- _Recorded information_

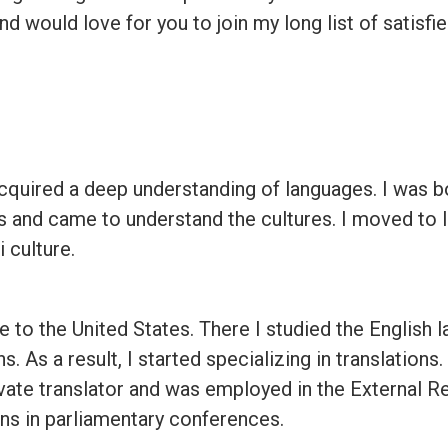
 and would love for you to join my long list of satisf
quired a deep understanding of languages. I was born
s and came to understand the cultures. I moved to 
 culture.
e to the United States. There I studied the English l
. As a result, I started specializing in translations.
ivate translator and was employed in the External R
ons in parliamentary conferences.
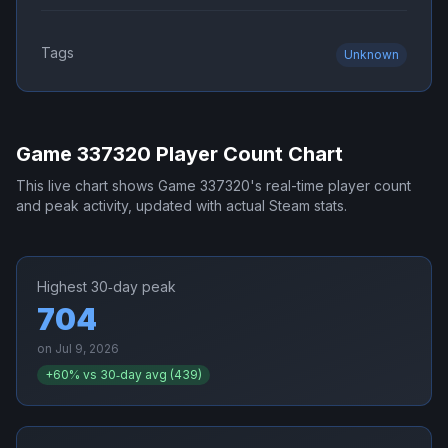
Tags
Unknown
Game 337320
Player Count Chart
This live chart shows
Game 337320
's real-time player count
and peak activity, updated with actual Steam stats.
Highest 30‑day peak
704
on
Jul 9, 2026
+
60
% vs 30‑day avg (
439
)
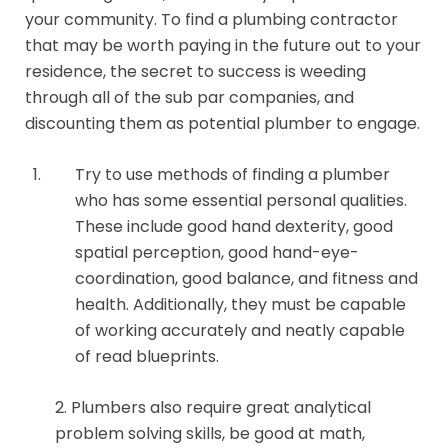
your community. To find a plumbing contractor
that may be worth paying in the future out to your
residence, the secret to success is weeding
through all of the sub par companies, and
discounting them as potential plumber to engage.
Try to use methods of finding a plumber
who has some essential personal qualities.
These include good hand dexterity, good
spatial perception, good hand-eye-
coordination, good balance, and fitness and
health. Additionally, they must be capable
of working accurately and neatly capable
of read blueprints.
2. Plumbers also require great analytical
problem solving skills, be good at math,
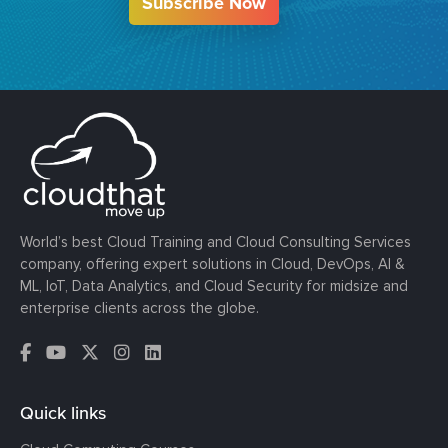
Subscribe Now
World’s best Cloud Training and Cloud Consulting Services
company, offering expert solutions in Cloud, DevOps, AI &
ML, IoT, Data Analytics, and Cloud Security for midsize and
enterprise clients across the globe.
Quick links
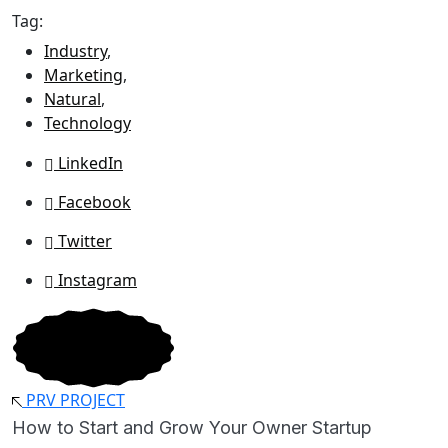
Tag:
Industry
,
Marketing
,
Natural
,
Technology
LinkedIn
Facebook
Twitter
Instagram
PRV PROJECT
How to Start and Grow Your Owner Startup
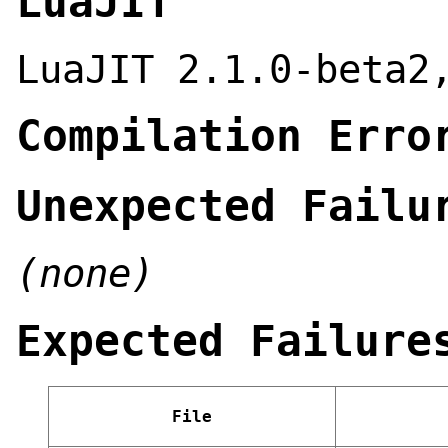
LuaJIT
LuaJIT 2.1.0-beta2
Compilation Erro
Unexpected Failu
(none)
Expected Failure
File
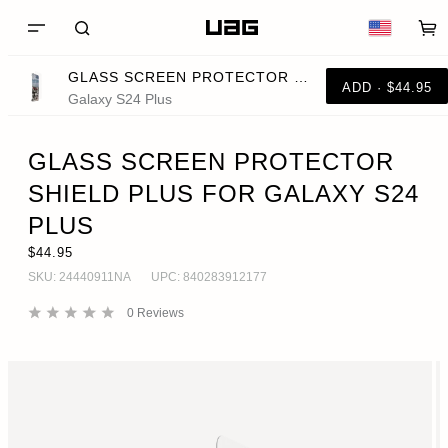
GLASS SCREEN PROTECTOR SHIELD PLUS FOR GALAXY S24 PLUS
ADD · $44.95
Galaxy S24 Plus
GLASS SCREEN PROTECTOR
SHIELD PLUS FOR GALAXY S24
PLUS
$44.95
SKU:
24440911NA
UPC:
840283912177
0
Reviews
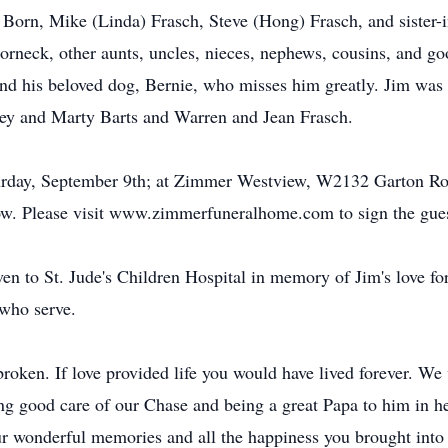
 Born, Mike (Linda) Frasch, Steve (Hong) Frasch, and sister-i
rneck, other aunts, uncles, nieces, nephews, cousins, and g
nd his beloved dog, Bernie, who misses him greatly. Jim was 
ley and Marty Barts and Warren and Jean Frasch.
aturday, September 9th; at Zimmer Westview, W2132 Garton Ro
low. Please visit www.zimmerfuneralhome.com to sign the gue
iven to St. Jude's Children Hospital in memory of Jim's love f
 who serve.
roken. If love provided life you would have lived forever. We
ng good care of our Chase and being a great Papa to him in h
our wonderful memories and all the happiness you brought into o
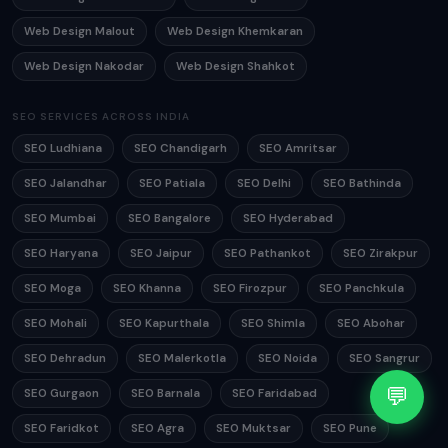
Web Design Malout
Web Design Khemkaran
Web Design Nakodar
Web Design Shahkot
SEO SERVICES ACROSS INDIA
SEO Ludhiana
SEO Chandigarh
SEO Amritsar
SEO Jalandhar
SEO Patiala
SEO Delhi
SEO Bathinda
SEO Mumbai
SEO Bangalore
SEO Hyderabad
SEO Haryana
SEO Jaipur
SEO Pathankot
SEO Zirakpur
SEO Moga
SEO Khanna
SEO Firozpur
SEO Panchkula
SEO Mohali
SEO Kapurthala
SEO Shimla
SEO Abohar
SEO Dehradun
SEO Malerkotla
SEO Noida
SEO Sangrur
💬
SEO Gurgaon
SEO Barnala
SEO Faridabad
SEO Faridkot
SEO Agra
SEO Muktsar
SEO Pune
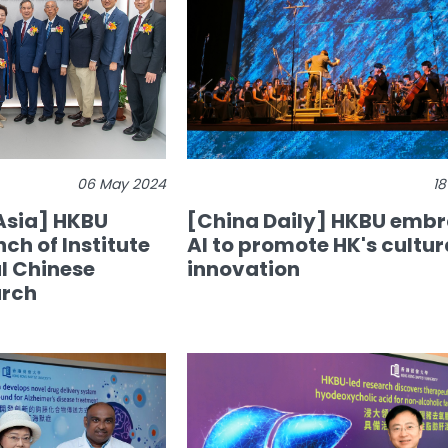
06 May 2024
18
Asia] HKBU
[China Daily] HKBU emb
ch of Institute
AI to promote HK's cultur
al Chinese
innovation
arch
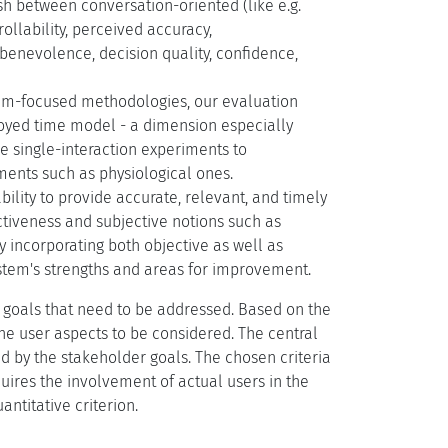
ish between conversation-oriented (like e.g.
rollability, perceived accuracy,
benevolence, decision quality, confidence,
stem-focused methodologies, our evaluation
oyed time model - a dimension especially
e single-interaction experiments to
ments such as physiological ones.
bility to provide accurate, relevant, and timely
ctiveness and subjective notions such as
By incorporating both objective as well as
ystem's strengths and areas for improvement.
ir goals that need to be addressed. Based on the
the user aspects to be considered. The central
d by the stakeholder goals. The chosen criteria
quires the involvement of actual users in the
ntitative criterion.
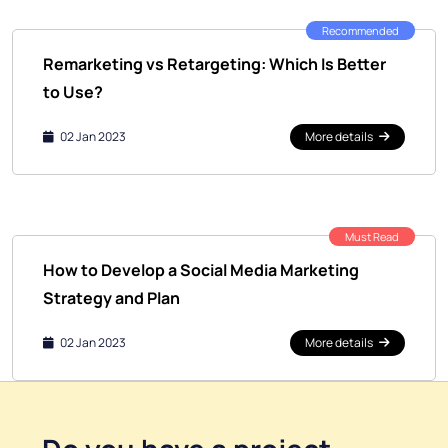
Recommended
Remarketing vs Retargeting: Which Is Better
to Use?
02 Jan 2023
More details
Must Read
How to Develop a Social Media Marketing
Strategy and Plan
02 Jan 2023
More details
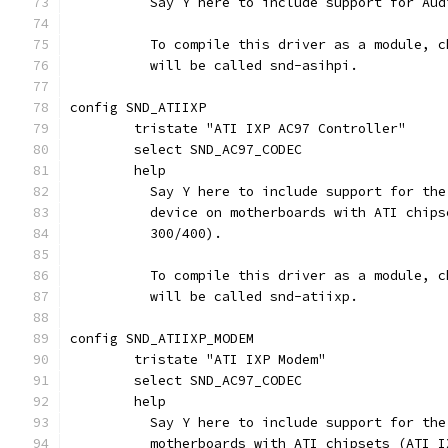
	  Say Y here to include support for Au
	  To compile this driver as a module, 
	  will be called snd-asihpi.
config SND_ATIIXP
	tristate "ATI IXP AC97 Controller"
	select SND_AC97_CODEC
	help
	  Say Y here to include support for th
	  device on motherboards with ATI chip
	  300/400).
	  To compile this driver as a module, 
	  will be called snd-atiixp.
config SND_ATIIXP_MODEM
	tristate "ATI IXP Modem"
	select SND_AC97_CODEC
	help
	  Say Y here to include support for th
	  motherboards with ATI chipsets (ATI 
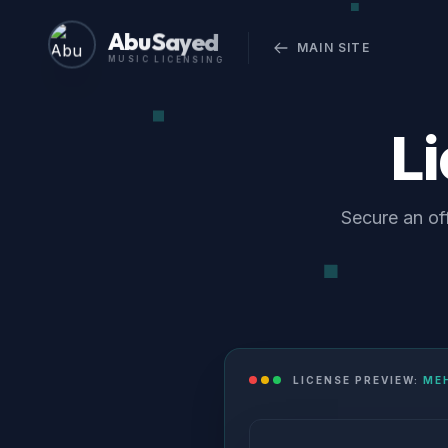
Abu Sayed
MAIN SITE
MUSIC LICENSING
L
Secure an of
LICENSE PREVIEW:
ME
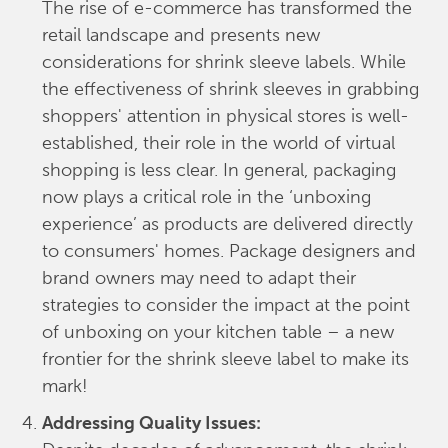
The rise of e-commerce has transformed the
retail landscape and presents new
considerations for shrink sleeve labels. While
the effectiveness of shrink sleeves in grabbing
shoppers' attention in physical stores is well-
established, their role in the world of virtual
shopping is less clear. In general, packaging
now plays a critical role in the ‘unboxing
experience’ as products are delivered directly
to consumers' homes. Package designers and
brand owners may need to adapt their
strategies to consider the impact at the point
of unboxing on your kitchen table – a new
frontier for the shrink sleeve label to make its
mark!
Addressing Quality Issues:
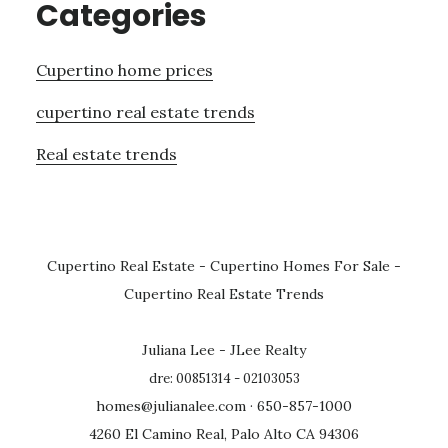
Categories
Cupertino home prices
cupertino real estate trends
Real estate trends
Cupertino Real Estate
-
Cupertino Homes For Sale
-
Cupertino Real Estate Trends
Juliana Lee - JLee Realty
dre: 00851314 - 02103053
homes@julianalee.com
· 650-857-1000
4260 El Camino Real, Palo Alto CA 94306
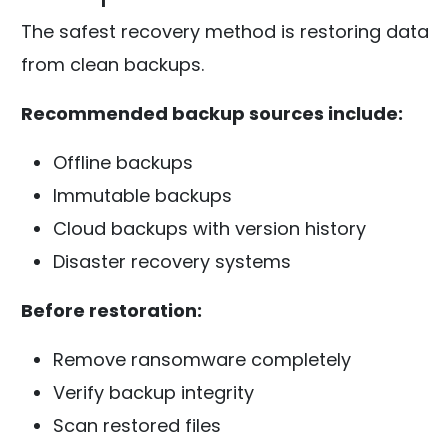
The safest recovery method is restoring data
from clean backups.
Recommended backup sources include:
Offline backups
Immutable backups
Cloud backups with version history
Disaster recovery systems
Before restoration:
Remove ransomware completely
Verify backup integrity
Scan restored files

- _Action item_
From the records above, copy out the line with "The rise of e-commerce has transformed the", the line with "now plays a critical role in the ‘unboxing", and every line between them, word for word.

- _Your response_
The rise of e-commerce has transformed the
retail landscape and presents new
considerations for shrink sleeve labels. While
the effectiveness of shrink sleeves in grabbing
shoppers' attention in physical stores is well-
established, their role in the world of virtual
shopping is less clear. In general, packaging
now plays a critical role in the ‘unboxing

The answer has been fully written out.